Inside Out opens on Saturday (Aug. 3) with an opening reception from 4-8 p.m. at the gallery. The show runs until Sept. 21.
Confluence Gallery’s show committee conceived the design-themed exhibit to pair with the gallery’s popular Home Tour, happening the following Saturday, Aug. 10. And on Aug. 17, three prominent designers – interior craftsman Rick Swanson, architect Ray Johnston, and visual artist Theresa Miller – will involve the community in a presentation and panel discussion considering issues of design and the built environment. Karcher hopes that the panel discussion might jumpstart a local designers guild, something she’s been trying to get off the ground for several years, she says.
The show’s title – Inside Out – refers to the show committee’s desire to “do away with the idea that certain things belong inside and other things belong outside,” says Karcher. “It’s part of the Methow Valley lifestyle; people here live outside and build nests inside their homes.”
Exhibit designer Theresa Miller brings her experience creating outdoor living spaces and designs for theater into arranging the disparate work of over 40 local and regional artists: furniture makers, painters, photographers, sculptors, and glass, ceramic and textile artists.
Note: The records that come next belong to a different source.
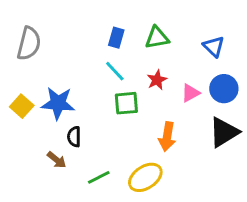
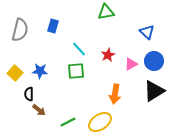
blue rectangle: (116, 38) -> (53, 26), moved
green triangle: (157, 38) -> (106, 12), moved
blue star: (58, 103) -> (40, 71), size x0.7
green square: (126, 103) -> (76, 71), moved
black semicircle: (74, 137) -> (29, 94), moved

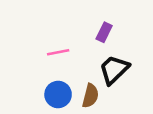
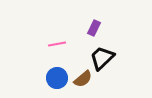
brown semicircle: (90, 96) -> (83, 79), turned 36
Among the artists represented, Hal Tangen, professor of design at Cornish College of the Arts in Seattle, reveals the unique characteristics of each humble strip of dimensional lumber when assembling them into elegant benches and airy hanging wall panels.
Linda Mortensen, one of Tangen’s students at Cornish, “achieves a beautiful harmony between things typically found and thought of as being outside” – for example metal roofing – and makes both wall art and functional pieces like her dining table top covered with pebbles and succulent plants, Karcher says.
Local metal artist Barry Stromberger manages to capture a sense of lightness and air in his metal sculpture entitled “Cattail on Stone,” which features a tiny hummingbird perched at the end of a swordlike cattail frond.
From an installation originally at Central Washington University, clay artist Matt Armbrust strings bead-like ceramic tubes onto arching metal posts to create giant bamboo stalks arranged into graceful lines or clustered into a bouquet. “Great outdoor art,” notes co-curator Sue Marracci.
Two-dimensional art also plays a role in the show, including the landscape paintings of Rod Weagant and Cheryl Wrangle, “probably the most representational work in the show,” according to Marracci.
Marracci also enjoys the harmony and tension that occurs between the intricate wall pieces of Yuko Ishii and Vblast. Ishii’s mounted panels appear to be ancient leather-bound books ornamented with designs from sacred geometry, while Vblast assembles a grid of textured gesso tiles – some with embedded treasures – onto a door-sized black panel embellished with shiny metal gears. “You could look at them for quite a while and keep finding things,” Marracci says.
A nest-themed collaboration between Bellingham artists Denise Snyder and Trish Harding is showcased in a subdued corner of the gallery called “the night garden.” Harding paints the circular nest form in somewhat unsettling moods, from vulnerable hanging birdhouses to tiny robin’s eggs embraced by menacing branches, while Snyder weaves three-dimensional organic nests of raffia, twine and branches.
Sections of the gallery have been painted spring green, saffron and burgundy to delineate space and mood. “Once you come in you are drawn into the gallery so that you move through it in a certain way,” says Marracci. “We hope viewers will come away with inspiration for their own homes and see color and movement in new ways.”
“Maybe people will take away an object to fill a space or an idea of how to use space in creative ways,” says Karcher. “We hope it inspires people to reassess their interrelationships with the objects we live with.”
Confluence Gallery and Art Center is located at 104 Glover St. in Twisp. Gallery hours are 11 a.m. to 6 p.m. Wednesday through Friday, and Saturdays from 10 a.m. to 6 p.m.